Todos os dias o seu pai lhe ligava para questionar como estava tudo a correr. Questionava como estava a mulher doente que tanto amava pois, devido ao seu emprego, ele não podia, de todo, vir visitá-la. Na verdade, era pelo facto de começar tão cedo a trabalhar e de acabar tão tarde que condicionava muito as suas visitas visto que o hospital deontológico tem um horário fixo para visitas e, segundo afirmaram, não podem abrir exceção. Apenas um familiar podia passar os seus dias com o doente e essa pessoa era Rosie.

Contudo, o seu pai não podia fazer nada em relação a isso visto que todo o dinheiro era preciso. Os tratamentos não se pagavam sozinhos e cada vez a conta ia ficando mais pesada, ainda que houvesse uma pequena ajuda proveniente do estado. Era de pasmar a força que a menina dos caracóis tinha por não chorar sequer em frente ao seu pai. Ela sabia que aquele homem também se sentia fragilizado com a notícia visto que a mesma ainda chocava o seu coração.

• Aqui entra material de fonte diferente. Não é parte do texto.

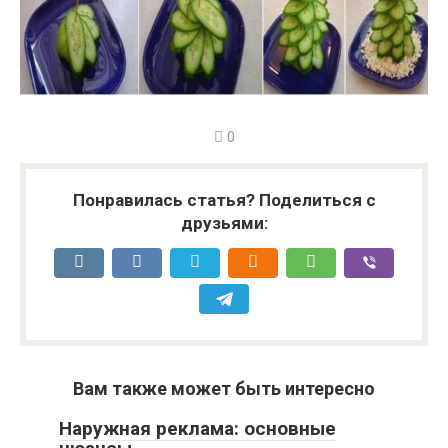
0
Понравилась статья? Поделиться с
друзьями:
Вам также может быть интересно
Наружная реклама: основные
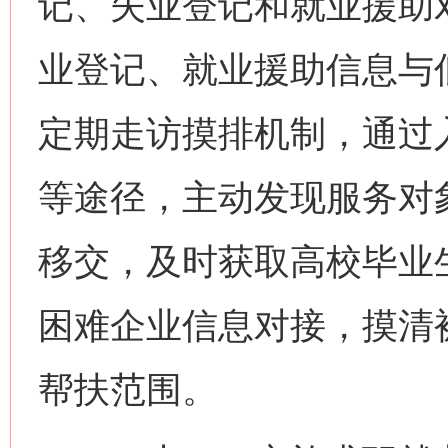
记、失业登记和就业援助
业登记、就业援助信息与
定期走访摸排机制，通过
等途径，主动发现服务对
移交，及时获取高校毕业
困难企业信息对接，摸清
帮扶范围。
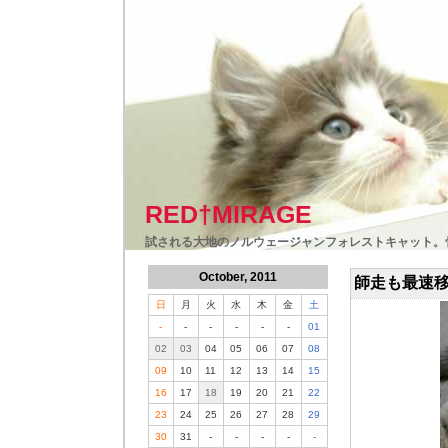
RED†MIRAGE
試される大地のノルウェージャンフォレストキャット。
October, 2011
師走も最速
日
月
火
水
木
金
土
-
-
-
-
-
-
01
02
03
04
05
06
07
08
09
10
11
12
13
14
15
16
17
18
19
20
21
22
23
24
25
26
27
28
29
30
31
-
-
-
-
-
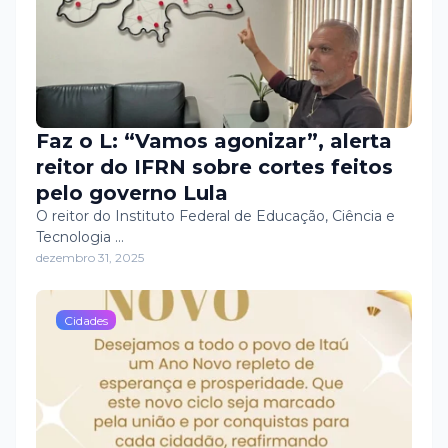
Faz o L: “Vamos agonizar”, alerta
reitor do IFRN sobre cortes feitos
pelo governo Lula
O reitor do Instituto Federal de Educação, Ciência e
Tecnologia …
dezembro 31, 2025
Cidades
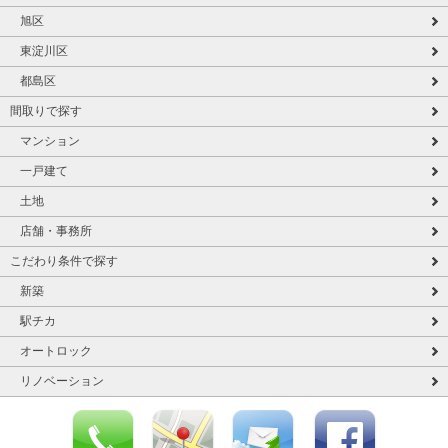
旭区
東淀川区
都島区
間取りで探す
マンション
一戸建て
土地
店舗・事務所
こだわり条件で探す
新築
駅チカ
オートロック
リノベーション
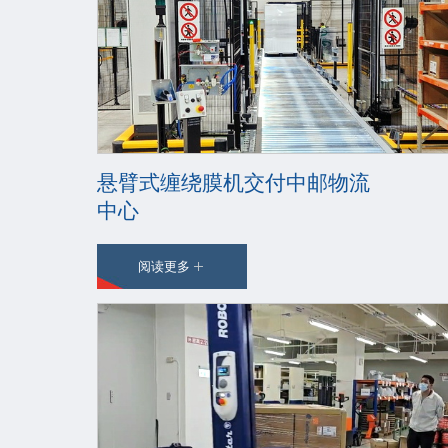
悬臂式缠绕膜机交付中邮物流
中心
阅读更多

Rosie caminha até à parte de trás do hospital mas acaba por se desiludir ao ver que pouco ou nada havia naquele espaço. Não era como nos filmes onde se via uma vista incrível e onde as personagens principais davam um passeio ao fim da tarde. A única coisa que ocupava a área era o estacionamento onde já nem era possível ver muito bem o tracejado branco no chão alcatroado. Os seus olhos esbugalham-se ao ver alguns homens e algumas mulheres, de batas brancas, com cigarros na mão e a gargalharem no que parecia uma conversa bastante alegre.

Que mau aspeto, pensava Rosie achando-os uns hipócritas. Após tantos avisos aos doentes, apelando-os a não fumarem, ali estavam eles a contrariar as suas palavras com os seus atos.

- Hipocrisia, não concordas?

Um rapaz a seu lado comentou com o olhar colocado nos carros ali parados. Rosie olhou para ele por breves segundos e voltou a colocar o olhar no que se encontrava à sua frente. Assente com a cabeça, respondendo à sua pergunta sem precisar sequer de recorrer às palavras.

Rosie ainda não havia falado com ninguém para além dos seus pais e sentia-se um pouco desconfortável em o fazer. Ela não compreendia o porquê de se sentir dessa forma. Apenas achava que tinha que aproveitar todos os segundos com quem a amava e não desviar as atenções do que realmente importava; a felicidade dos seus pais.